RE: playing with pil ontology

Collections - as a mechanism to support integration of provenance describing different levels of entity granularity  - seems to me to be very distinct from an account/provenance container  - a mechanism to reify a set of provenance statements (to assert that the set of statements should be considered a pil:entity) and enable their provenance to be described.

For the former (generic collection/aggregation), I basically want an ability to relate an aggregate entity (a collection) to its constituent entities - if A is a list generated by one PE and B is one number from that list that is used in another PE, I want to be able to say B is a partOf A so I can follow the overall history.

For the latter (account/provenance container), I am not interested in being able to make such a connection between one provenance assertion and a set of them. Rather, as you say, I want to associate an asserter with a set of provenance statements and perhaps describe the process by which that set was created, transmitted, signed and verified, inferred from other information, etc.  An entity-to-entity 'partOf' relationship plays no role here. I want a URI for the set of provenance statements and to be able to assert that it was generated/usedby PEs and derivedfrom other entities. Further, If cryptographic signatures are going to work, we need to define a canonical byte-level serialization of an account - something that makes little sense for a generic aggregation mechanism, etc. (As being discussed in other emails, this sounds a lot like a NamedGraph, which I think is clearly quite different from a general rdf/owl collection concept...)

Jim






From: Satya Sahoo [mailto:satya.sahoo@case.edu]
Sent: Tuesday, August 16, 2011 1:25 PM
To: Myers, Jim
Cc: Deus, Helena; Khalid Belhajjame; public-prov-wg@w3.org
Subject: Re: playing with pil ontology

Hi Jim,
> I don't think we've distinguished provenance container and account at this point - they are an entity which contains provenance statements and are used to enable you to talk about how the provenance was created (what processes and inputs caused those statements to be), but collection has been discussed as a general aggregate entity/container - a bag of marbles is an entity and saying a process execution used it is shorthand for talking about the individual marbles. A file is a collection of bytes and a process execution may only use some of the bytes, etc.

Agree and would also state that the distinction between container/collection and account is also not very clear to me. The conceptual document states that account "should" have an associated asserter, but given that PIL is an assertion language it is implicit that one/multiple provenance assertions have  asserter(s).

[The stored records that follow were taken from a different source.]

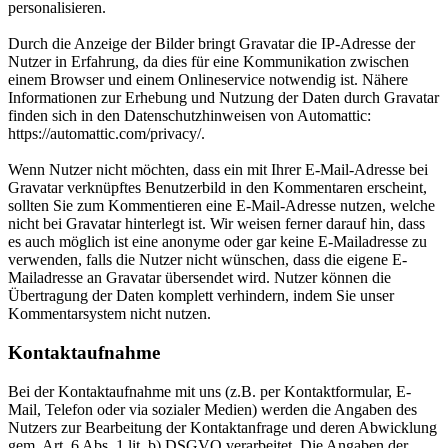
personalisieren.
Durch die Anzeige der Bilder bringt Gravatar die IP-Adresse der
Nutzer in Erfahrung, da dies für eine Kommunikation zwischen
einem Browser und einem Onlineservice notwendig ist. Nähere
Informationen zur Erhebung und Nutzung der Daten durch Gravatar
finden sich in den Datenschutzhinweisen von Automattic:
https://automattic.com/privacy/.
Wenn Nutzer nicht möchten, dass ein mit Ihrer E-Mail-Adresse bei
Gravatar verknüpftes Benutzerbild in den Kommentaren erscheint,
sollten Sie zum Kommentieren eine E-Mail-Adresse nutzen, welche
nicht bei Gravatar hinterlegt ist. Wir weisen ferner darauf hin, dass
es auch möglich ist eine anonyme oder gar keine E-Mailadresse zu
verwenden, falls die Nutzer nicht wünschen, dass die eigene E-
Mailadresse an Gravatar übersendet wird. Nutzer können die
Übertragung der Daten komplett verhindern, indem Sie unser
Kommentarsystem nicht nutzen.
Kontaktaufnahme
Bei der Kontaktaufnahme mit uns (z.B. per Kontaktformular, E-
Mail, Telefon oder via sozialer Medien) werden die Angaben des
Nutzers zur Bearbeitung der Kontaktanfrage und deren Abwicklung
gem. Art. 6 Abs. 1 lit. b) DSGVO verarbeitet. Die Angaben der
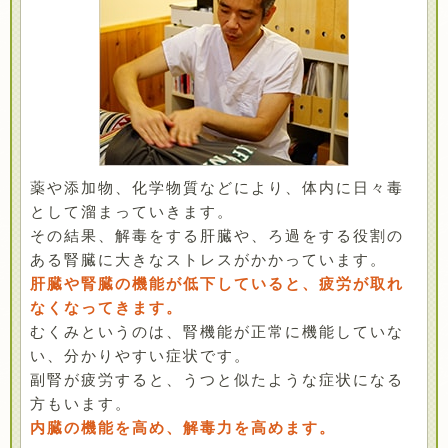
薬や添加物、化学物質などにより、体内に日々毒
として溜まっていきます。
その結果、解毒をする肝臓や、ろ過をする役割の
ある腎臓に大きなストレスがかかっています。
肝臓や腎臓の機能が低下していると、疲労が取れ
なくなってきます。
むくみというのは、腎機能が正常に機能していな
い、分かりやすい症状です。
副腎が疲労すると、うつと似たような症状になる
方もいます。
内臓の機能を高め、解毒力を高めます。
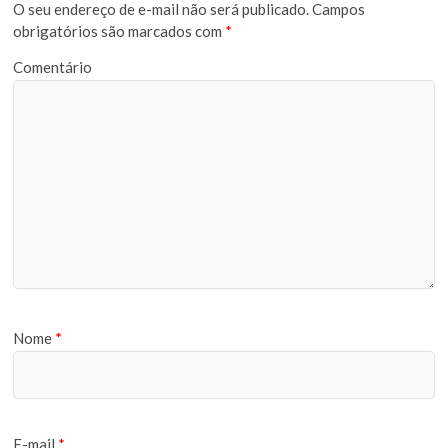
O seu endereço de e-mail não será publicado.
Campos
obrigatórios são marcados com
*
Comentário
Nome
*
E-mail
*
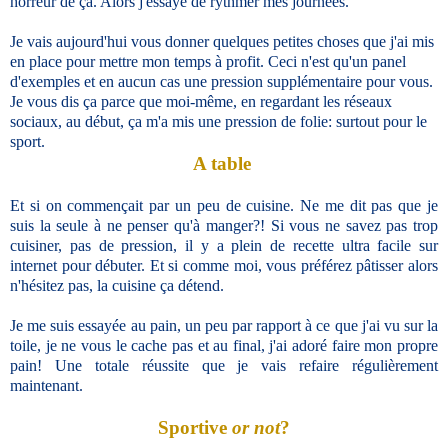
horreur de ça. Alors j'essaye de rythmer mes journées.
Je vais aujourd'hui vous donner quelques petites choses que j'ai mis
en place pour mettre mon temps à profit. Ceci n'est qu'un panel
d'exemples et en aucun cas une pression supplémentaire pour vous.
Je vous dis ça parce que moi-même, en regardant les réseaux
sociaux, au début, ça m'a mis une pression de folie: surtout pour le
sport.
A table
Et si on commençait par un peu de cuisine. Ne me dit pas que je
suis la seule à ne penser qu'à manger?! Si vous ne savez pas trop
cuisiner, pas de pression, il y a plein de recette ultra facile sur
internet pour débuter. Et si comme moi, vous préférez pâtisser alors
n'hésitez pas, la cuisine ça détend.
Je me suis essayée au pain, un peu par rapport à ce que j'ai vu sur la
toile, je ne vous le cache pas et au final, j'ai adoré faire mon propre
pain! Une totale réussite que je vais refaire régulièrement
maintenant.
Sportive
or not
?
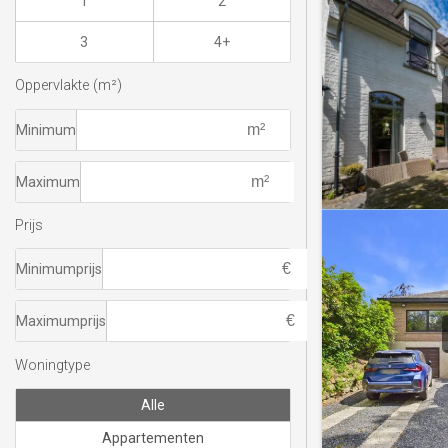
1
2
3
4+
Oppervlakte (m²)
Minimum
Maximum
Prijs
Minimumprijs
Maximumprijs
Woningtype
Alle
Appartementen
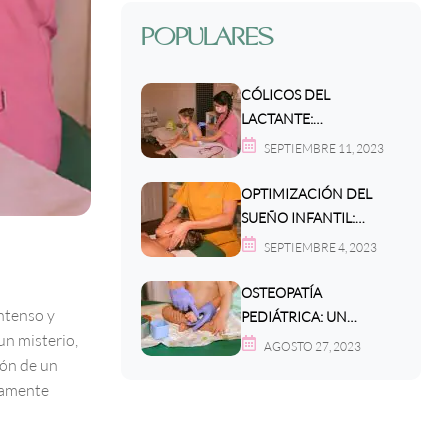
POPULARES
CÓLICOS DEL
LACTANTE:
ESTRATEGIAS PARA
SEPTIEMBRE 11, 2023
ALIVIAR EL MALESTAR
OPTIMIZACIÓN DEL
SUEÑO INFANTIL:
CLAVES PARA UN
SEPTIEMBRE 4, 2023
DESCANSO REPARADOR
OSTEOPATÍA
ntenso y
PEDIÁTRICA: UN
un misterio,
ENFOQUE INTEGRAL
AGOSTO 27, 2023
ión de un
PARA EL BIENESTAR
ivamente
INFANTIL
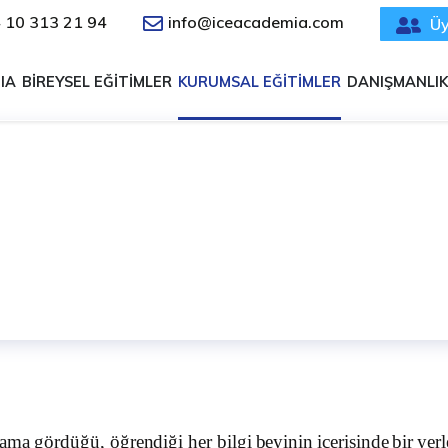
 10 313 21 94
info@iceacademia.com
Üy
IA
BİREYSEL EĞİTİMLER
KURUMSAL EĞİTİMLER
DANIŞMANLIK
GELİŞTİRME
NİKLERİ GELİŞTİRME
 ama
gördüğü
,
öğrendiği
her
bilgi
beyinin
içerisinde
bir
yerl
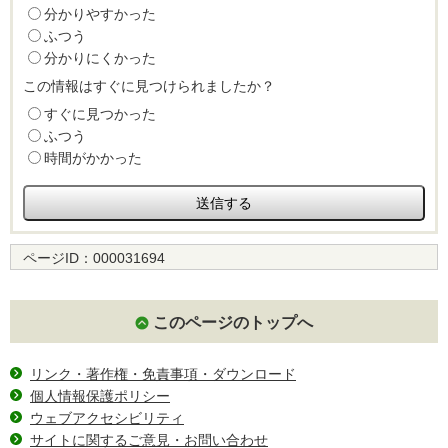
分かりやすかった
ふつう
分かりにくかった
この情報はすぐに見つけられましたか？
すぐに見つかった
ふつう
時間がかかった
ページID：
000031694
このページのトップへ
リンク・著作権・免責事項・ダウンロード
個人情報保護ポリシー
ウェブアクセシビリティ
サイトに関するご意見・お問い合わせ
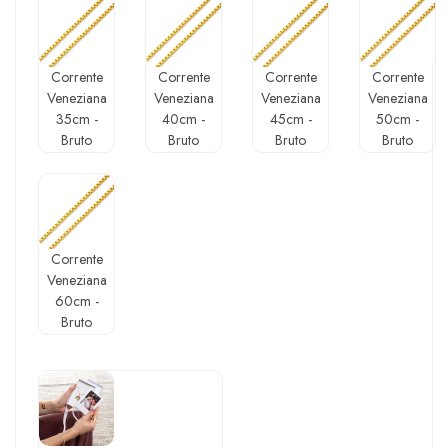
Corrente
Corrente
Corrente
Corrente
Veneziana
Veneziana
Veneziana
Veneziana
35cm -
40cm -
45cm -
50cm -
Bruto
Bruto
Bruto
Bruto
Corrente
Veneziana
60cm -
Bruto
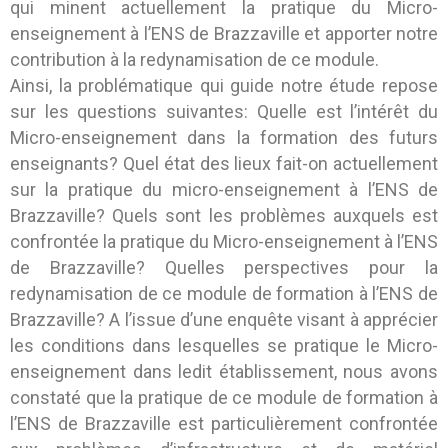
qui minent actuellement la pratique du Micro-
enseignement à l’ENS de Brazzaville et apporter notre
contribution à la redynamisation de ce module.
Ainsi, la problématique qui guide notre étude repose
sur les questions suivantes: Quelle est l’intérêt du
Micro-enseignement dans la formation des futurs
enseignants? Quel état des lieux fait-on actuellement
sur la pratique du micro-enseignement à l’ENS de
Brazzaville? Quels sont les problèmes auxquels est
confrontée la pratique du Micro-enseignement à l’ENS
de Brazzaville? Quelles perspectives pour la
redynamisation de ce module de formation à l’ENS de
Brazzaville? A l’issue d’une enquête visant à apprécier
les conditions dans lesquelles se pratique le Micro-
enseignement dans ledit établissement, nous avons
constaté que la pratique de ce module de formation à
l’ENS de Brazzaville est particulièrement confrontée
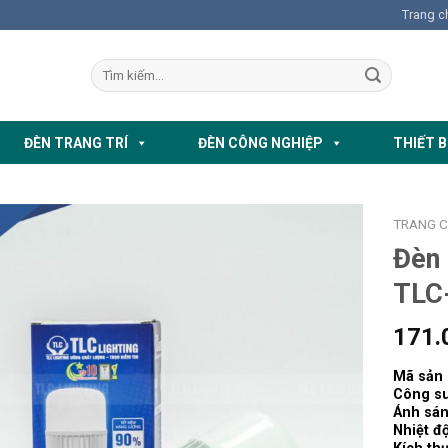
Trang c
ĐÈN TRANG TRÍ
ĐÈN CÔNG NGHIỆP
THIẾT B
TRANG 
Đèn
TLC
171.
Mã sản
Công su
Ánh sá
Nhiệt đ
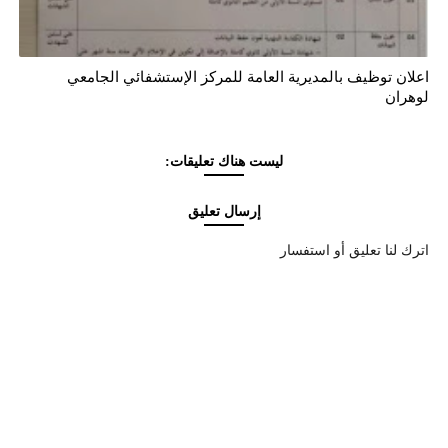
اعلان توظيف بالمديرية العامة للمركز الإستشفائي الجامعي
لوهران
ليست هناك تعليقات:
إرسال تعليق
اترك لنا تعليق أو استفسار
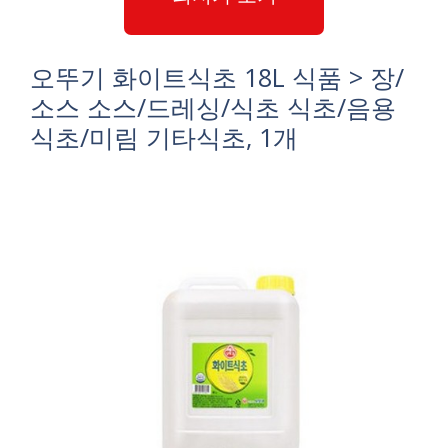
오뚜기 화이트식초 18L 식품 > 장/
소스 소스/드레싱/식초 식초/음용
식초/미림 기타식초, 1개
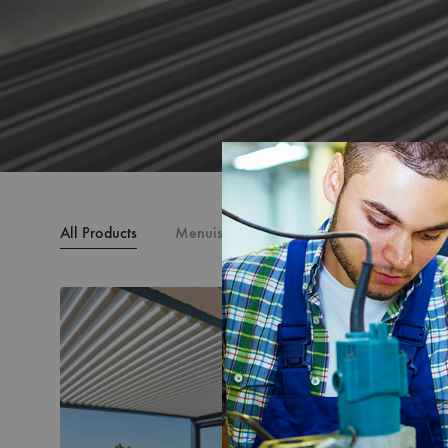
All Products
Menuiserie coulissante
Porte
Me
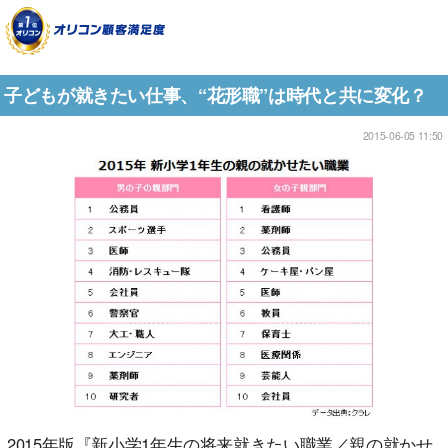
子どもが就きたい仕事、“花形職”は時代と共に変化？
2015-06-05 11:50
2015年版『新小学1年生の将来就きたい職業／親の就かせ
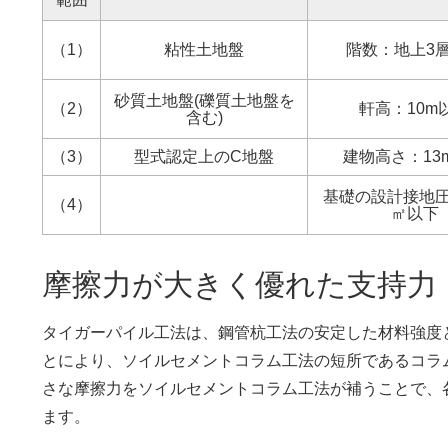
（1）
粘性土地盤
階数：地上3
砂質土地盤(礫質土地盤を
（2）
軒高：10m
含む)
（3）
型式認定上のC地盤
建物高さ：13
基礎の設計接地圧:1
（4）
㎡以下
摩擦力が大きく優れた支持力
タイガーパイル工法は、鋼管杭工法の安定した材料強度
とにより、ソイルセメントコラム工法の短所であるコラ
さな摩擦力をソイルセメントコラム工法が補うことで、
ます。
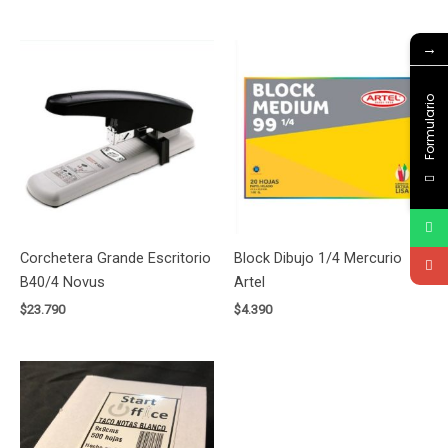
→
Formulario
Corchetera Grande Escritorio
Block Dibujo 1/4 Mercurio
B40/4 Novus
Artel
$
23.790
$
4.390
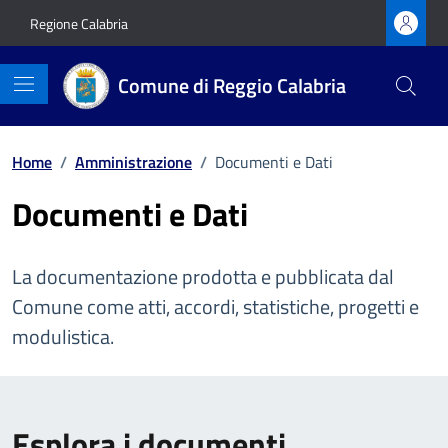
Vai ai contenuti
Vai al footer
Regione Calabria
Comune di Reggio Calabria
Home
/
Amministrazione
/
Documenti e Dati
Documenti e Dati
La documentazione prodotta e pubblicata dal
Comune come atti, accordi, statistiche, progetti e
modulistica.
Esplora i documenti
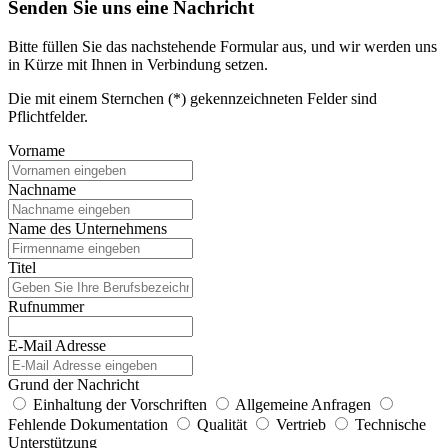
Senden Sie uns eine Nachricht
Bitte füllen Sie das nachstehende Formular aus, und wir werden uns
in Kürze mit Ihnen in Verbindung setzen.
Die mit einem Sternchen (*) gekennzeichneten Felder sind
Pflichtfelder.
Vorname
Nachname
Name des Unternehmens
Titel
Rufnummer
E-Mail Adresse
Grund der Nachricht
Einhaltung der Vorschriften
Allgemeine Anfragen
Fehlende Dokumentation
Qualität
Vertrieb
Technische
Unterstützung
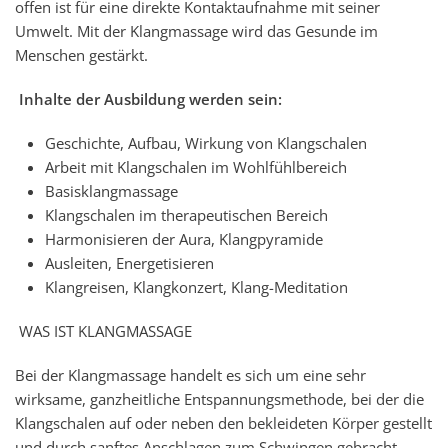
offen ist für eine direkte Kontaktaufnahme mit seiner
Umwelt. Mit der Klangmassage wird das Gesunde im
Menschen gestärkt.
Inhalte der Ausbildung werden sein:
Geschichte, Aufbau, Wirkung von Klangschalen
Arbeit mit Klangschalen im Wohlfühlbereich
Basisklangmassage
Klangschalen im therapeutischen Bereich
Harmonisieren der Aura, Klangpyramide
Ausleiten, Energetisieren
Klangreisen, Klangkonzert, Klang-Meditation
WAS IST KLANGMASSAGE
Bei der Klangmassage handelt es sich um eine sehr
wirksame, ganzheitliche Entspannungsmethode, bei der die
Klangschalen auf oder neben den bekleideten Körper gestellt
und durch sanftes Anschlagen zum Schwingen gebracht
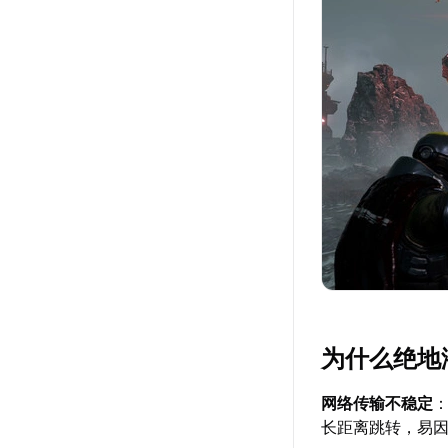
为什么绝地
网络传输不稳定
长距离跳转，易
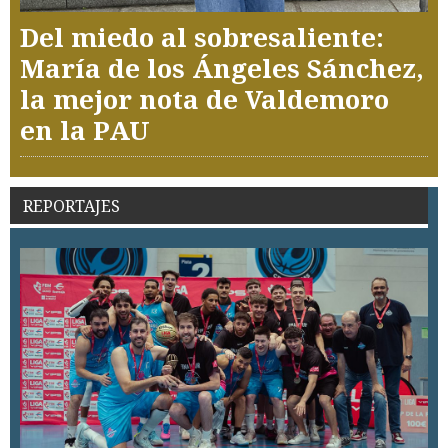
Del miedo al sobresaliente:
María de los Ángeles Sánchez,
la mejor nota de Valdemoro
en la PAU
REPORTAJES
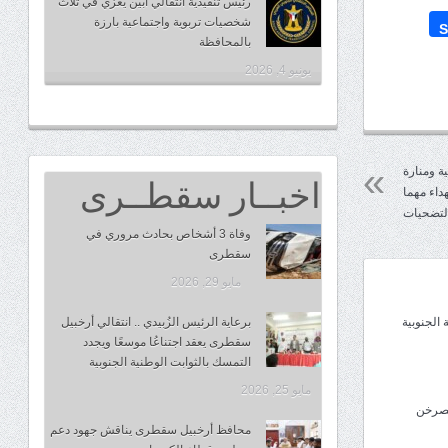
رئيس تنفيذية انتقالي أبين يعزي في ثلاث
شخصيات تربوية واجتماعية بارزة
S
بالمحافظة
يونيو 4, 2026
ية ومنارة
اخبــار سقطــرى
اء مهما
التضحيات
وفاة 3 أشخاص بحادث مروري في
سقطرى
مايو 29, 2026
 الجنوبية
برعاية الرئيس الزُبيدي .. انتقالي أرخبيل
سقطرى يعقد اجتناعُا موسعًا ويجدد
التمسك بالثوابت الوطنية الجنوبية
مايو 25, 2026
يصرخن
محافظ أرخبيل سقطرى يناقش جهود دعم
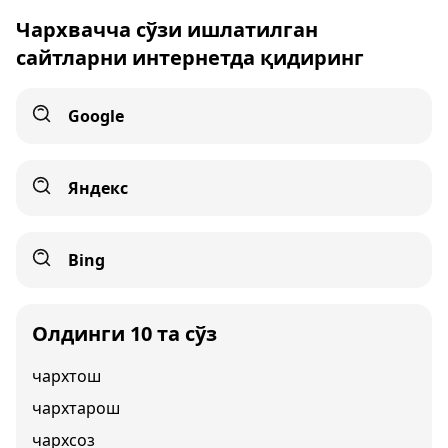
Чархвачча сўзи ишлатилган
сайтларни интернетда қидиринг
Google
Яндекс
Bing
Олдинги 10 та сўз
чархтош
чархтарош
чархсоз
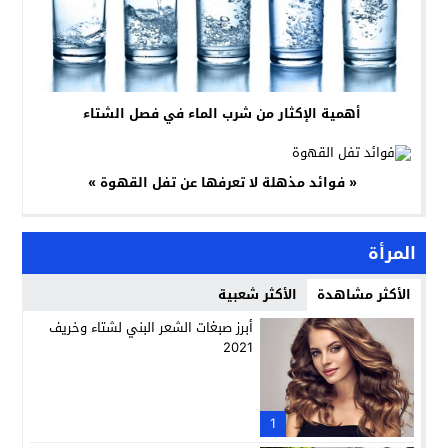
أهمية الإكثار من شرب الماء في فصل الشتاء
« فوائد مذهلة لا تعرفها عن تفل القهوة »
المرأة
الأكثر مشاهدة
الأكثر شعبية
أبرز صبغات الشعر البني لشتاء وخريف
2021
1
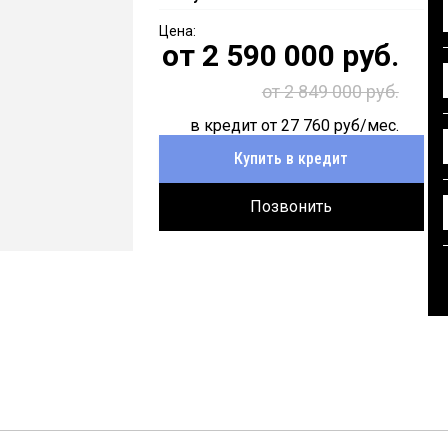
от
2 590 000
руб.
от 2 849 000 руб.
в кредит от
27 760
руб/мес.
Купить в кредит
Позвонить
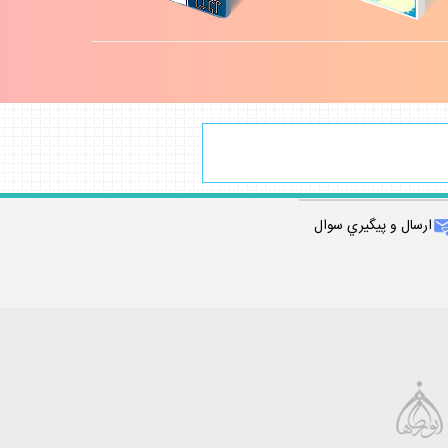
ارسال و پيگيري سوال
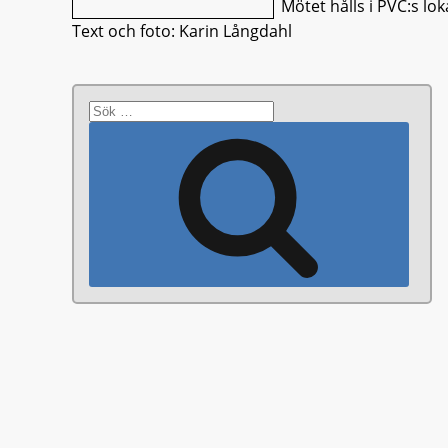
Mötet hålls i PVC:s lo
Text och foto: Karin Långdahl
Sök
efter:
Sök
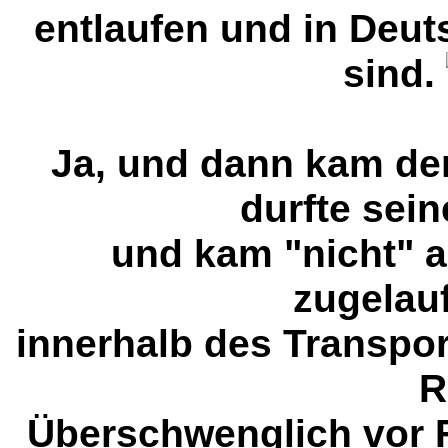
entlaufen und in Deut
sind.
Ja, und dann kam de
durfte sei
und kam "nicht" a
zugelauf
innerhalb des Transpor
R
Überschwenglich vor F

If the information about asserter is present it helps in better understanding of the provenance assertions (deriving from the quality of the asserter - trusted/untrusted etc.) But, I think we can collapse all three concepts into a single concept of collection and leave it individual applications to explicitly associate an asserter with the collection (in many cases enough information may not be available to uniquely identify an asserter but it is still a provenance view/perspective/account).

Thoughts?

> Re: roles - I would argue that you should use something quite specific for the role of your temperature parameter, e.g. "processingtempraturesetpoint' rather than a generic "input" or "inputParameter" role (parameter might still be a supertype of processingtemperaturesetpoint).
Agree it is up to the application to define/model the level of detail they require.

Thanks.

Best,
Satya



On Mon, Aug 15, 2011 at 11:57 AM, Myers, Jim <MYERSJ4@rpi.edu<mailto:MYERSJ4@rpi.edu>> wrote:
A couple quick comments: I don't think we've distinguished provenance container and account at this point - they are an entity which contains provenance statements and are used to enable you to talk about how the provenance was created (what processes and inputs caused those statements to be), but collection has been discussed as a general aggregate entity/container - a bag of marbles is an entity and saying a process execution used it is shorthand for talking about the individual marbles. A file is a collection of bytes and a process execution may only use some of the bytes, etc.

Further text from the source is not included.